Prácticamente todos llegan al aeropuerto internacional de Guarulhos, en São Paulo, porque es el que tiene conexión directa con Doha, desde donde vuela la mayoría. La acampada está dividida en zonas (familias y mujer con niños a un lado, hombres solteros a otro). En un pasillo sin salida se acumulan las donaciones y se organiza el reparto de comida, y en las paredes los carteles con avisos conviven con dibujos de los más pequeños. Para tener algo de intimidad y resguardarse de la luz artificial que no da tregua, hay pequeñas cabañas a base de mantas y sábanas. Un lateral de una oficina del Banco de Brasil se convirtió en el rincón favorito para rezar de cara a la Meca. El dueño de un hotel cercano al aeropuerto fleta cada día una furgoneta para que puedan ducharse y asearse con comodidad. Los albergues de São Paulo o están llenos u ofrecen plazas que no les convencen, sobre todo porque no quieren dividir las familias. Eso ha ido cambiando poco a poco, según explica el representante de ACNUR Da Rosa. En los últimos meses las autoridades locales abrieron 300 plazas, ya adaptadas a sus necesidades, pero por lo visto, no son suficientes.
Uno niño juega por los pasillos. Lela Beltrão
Para Swany Zenobini, que trabaja como voluntaria en el aeropuerto prácticamente desde el principio, más allá de la solidaridad ciudadana, faltó una respuesta más eficaz ante la oleada de afganos, sobre todo porque se podía prever, desde el momento en que las embajadas empezaron a emitir visados. “El estado más rico de Brasil colapsó con 20 afganos llegando al día. Es inconcebible. La impresión que da es que el gobierno Bolsonaro dio el visado y nada más, no le importó el resto. Todo empezó a complicarse en agosto de este año, tuvieron un año para prepararse”, critica.

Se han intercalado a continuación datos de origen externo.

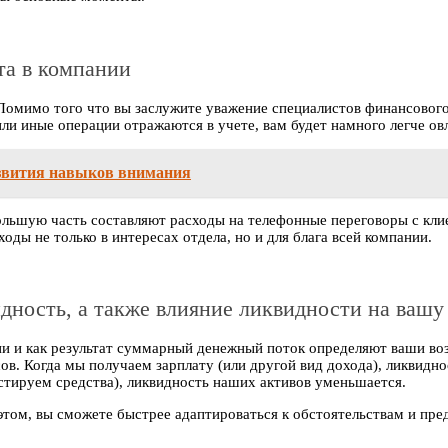
та в компании
. Помимо того что вы заслужите уважение специалистов финансовог
 или иные операции отражаются в учете, вам будет намного легче 
азвития навыков внимания
льшую часть составляют расходы на телефонные переговоры с клиен
ды не только в интересах отдела, но и для блага всей компании.
дность, а также влияние ликвидности на вашу
ии и как результат суммарный денежный поток определяют ваши во
. Когда мы получаем зарплату (или другой вид дохода), ликвиднос
стируем средства), ликвидность наших активов уменьшается.
 этом, вы сможете быстрее адаптироваться к обстоятельствам и пр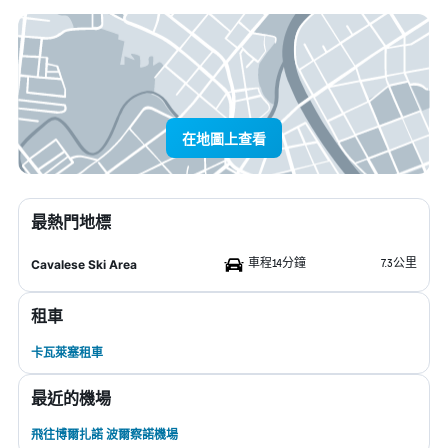
在地圖上查看
最熱門地標
車程14分鐘
7.3公里
Cavalese Ski Area
租車
卡瓦萊塞租車
最近的機場
飛往博爾扎諾 波爾察諾機場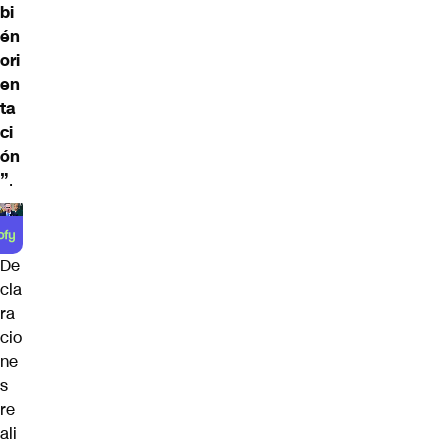
bi
én
ori
en
ta
ci
ón
”
.
De
cla
ra
cio
ne
s
re
ali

Hasta ahora, Brasil no contaba con una colonia de afganos, lo que supone un desafío extra para la recepción. Cuando llegaron los sirios, la potente diáspora sirio-libanesa de São Paulo funcionó como un amortiguador. Ahora, son los brasileños de a pie, como Zenobini, los que se han organizado. Alrededor de 140 voluntarios integran ahora el ‘Colectivo Frente Afgano’. Se turnan cada día para que siempre haya alguien en el aeropuerto repartiendo comida, haciendo de puente con la policía o alertando de los recién llegados de peligros del tráfico de personas a los que pueden enfrentarse quienes deciden desistir de Brasil y mirar al norte. No son pocos los que emprenden peligrosas rutas rumbo a EEUU. Primero viajan hasta el estado fronterizo de Acre, junto a Bolivia, y de ahí empiezan una larguísima y muy peligrosa travesía por toda Latinoamérica. Otros optan por viajar hasta la Guayana Francesa, donde confían en dar el salto a Europa.